Assignment.
Below are records to return verbatim; the pictures are to be dropped.

Transcribed page contents:
§ §

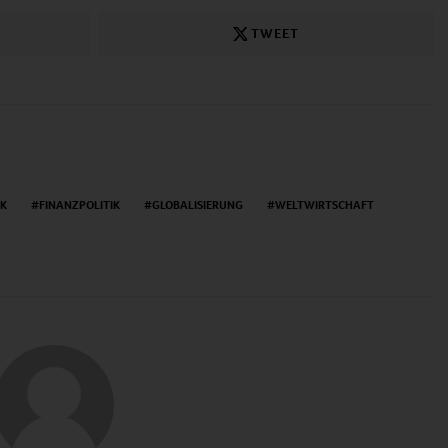
TWEET
IK
FINANZPOLITIK
GLOBALISIERUNG
WELTWIRTSCHAFT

§ §

Exercise result.
TWEET
IK
FINANZPOLITIK
GLOBALISIERUNG
WELTWIRTSCHAFT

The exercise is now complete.